UW-Milwaukee: Sustainability activist Winona LaDuke visits

CONTACT: Deanna Alba, (414) 229-2923, dsalba@uwm.edu 

MILWAUKEE – Sustainability activist Winona LaDuke is leading a grassroots charge to establish the country’s next energy economy.

The UWM College of Letters & Science hosts a talk by LaDuke April 11 at the annual Dean’s Distinguished Lecture in the Humanities. Her talk, “The Next Energy Economy: Grassroots Strategies to Mitigate Global Climate Change and How We Move Ahead,” will explore some of the solar, wind and localized food production projects taking place on the White Earth reservation in northern Minnesota.

This event, held in room 131 of Merrill Hall, 2512 E. Hartford Avenue, is free and open to the public. A 6 p.m. reception precedes the lecture, which begins at 6:30 p.m.

LaDuke lives and works on the White Earth reservation, where she is promoting sustainable development of renewable energy and food systems. The two-time vice-presidential candidate with Ralph Nader for the Green Party is also the founder of the White Earth Land Recovery Project, one of the largest reservation-based nonprofit organizations in the country.
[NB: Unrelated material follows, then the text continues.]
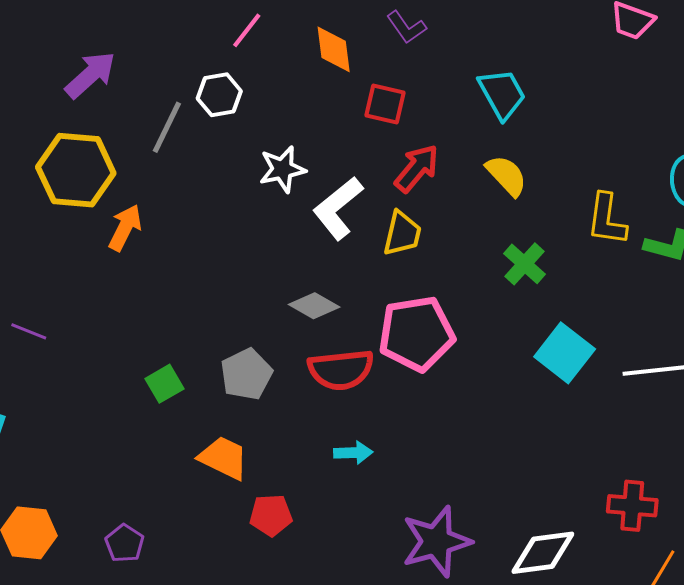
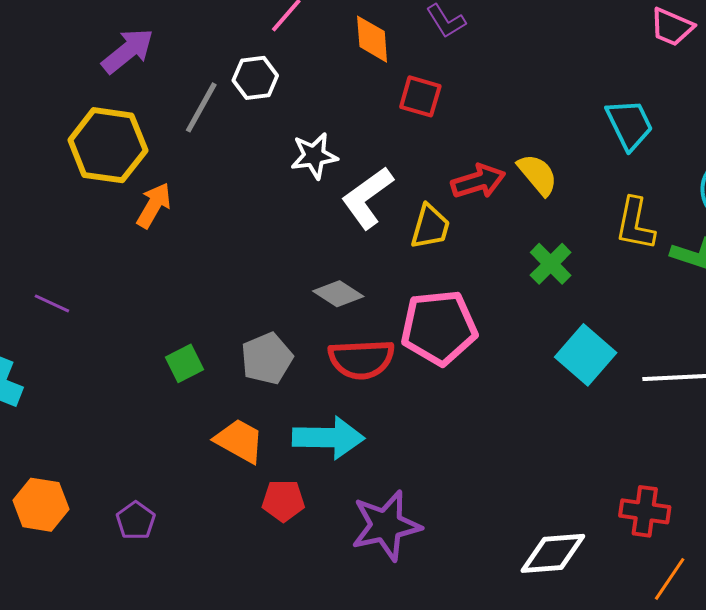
cyan trapezoid: (502, 94) -> (629, 124), moved
red arrow: (417, 168) -> (478, 181), moved, turned 30
cyan arrow: (353, 453) -> (328, 438), moved, size x1.8
purple star: (436, 542) -> (386, 525), moved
As program director of Honor the Earth, she works nationally and internationally on the issues of climate change, renewable energy and environmental justice with indigenous communities. 

In 2007, LaDuke was inducted into the National Women’s Hall of Fame, and in 1994, she was nominated by Timemagazine as one of America’s 50 most promising leaders under 40. She has been awarded the Thomas Merton Award in 1996, Ms.Woman of the Year, and the Reebok Human Rights Award. The White Earth Land Recovery Project has won many awards – including the prestigious 2003 International Slow Food Award for Biodiversity, recognizing the organization’s work to protect wild rice from patenting and genetic engineering.

A graduate of Harvard and Antioch universities, she has written extensively on Native American and environmental issues. She is a former board member of Greenpeace USA and is presently an advisory board member for the Trust for Public Lands Native Lands Program as well as a board member of the Christensen Fund. She has written five books, including “Recovering the Sacred” and “Last Standing Woman.”

 
About UWM
Recognized as one of the nation’s 130 top research universities, UW-Milwaukee provides a world-class education to 27,500 students from 91 countries on a budget of $689 million. Its 15 schools and colleges include Wisconsin’s only schools of architecture, freshwater sciences and public health, and it is a leading educator of nurses and teachers. UW-Milwaukee partners with leading companies to conduct joint research, offer student internships and serve as an economic engine for southeastern Wisconsin. The Princeton Review named UW-Milwaukee a 2019 “Best Midwestern” university based on overall academic excellence and student reviews, and the Sierra Club has recognized it as Wisconsin’s leading sustainable university.